This 13th Century château underwent substantial renovation following its acquisition by Michel Le Tellier, Marquis de Louvois, French Secretary of State for War and close friend of the young Louis XIV, future Sun King.
François Le Tellier, Michel’s son and future French statesman under Louis XIV, then inherited the chateau when he married. This was at a time when Champagne wines were making a glittering entry at the Court of France and at royal courts throughout Europe.
The young Marquis de Louvois entirely rebuilt the property, replacing the medieval chateau with a grand and gracious residence boasting some of the finest gardens to be seen anywhere in 17th Century France. Their design and layout was the work of Michel Le Bouteux, André Le Nôtre’s right-hand man, some of whose drawings have survived to this day.
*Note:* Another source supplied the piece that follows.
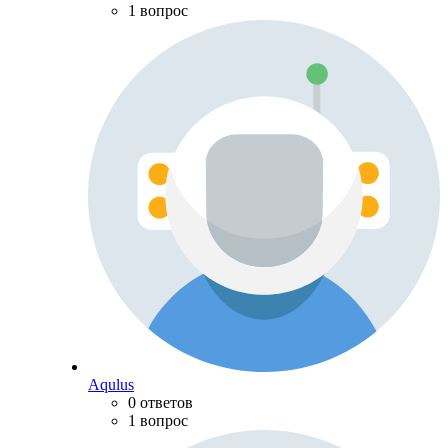
1 вопрос
Aqulus
0 ответов
1 вопрос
Behind the chateau, a succession of parterre gardens extended all the way to a U-shaped retaining wall against the hillside. A ramp on either side of the gardens led to a terrace featuring a 60-foot wide pool with decorative water spouts. From there a grand degré (monumental staircase) led to a long, wide, central avenue that ran through woodlands, and to a large, upper pool that served as a reservoir for the lower terrace pool, the pools in each of the four flanking bosquets and also the water tower. The reservoir itself was supplied with water that had to be channelled three kilometres from the springs of Vertuelles and the Fontaine Fraîche.
The property was sold in 1776 to Louis XV’s daughters, Adélaïde and Sophie then destroyed (except for the foundations) at the time of the French Revolution. It was rebuilt in the 19th Century, complete with wrought iron entrance gates widely considered to be among the finest examples of traditional locksmithing.
In more recent times (2012-2013), luxury Champagne House Laurent Perrier commissioned students of the Ecole Nationale Supérieure d’Architecture in Versailles to examine correspondence by the Marquis de Louvois together with plans stored in the archives of the Swedish National Museum in Stockholm. Their findings show that André Le Nôtre was the creative genius behind the terraced vertugadin (turfed greensward), with its playful visual effects on the views from and towards the chateau.
Historic properties like these serve as a powerful reminder of the Grand Siècle: the ’grand century’ that spawned the art of entertaining in the French style. For Bernard de Nonancourt, founding president of Laurent-Perrier, it was precisely this spirit that had to ring out in the House’s prestige bottling, the aptly named "Cuvee Grand Siècle".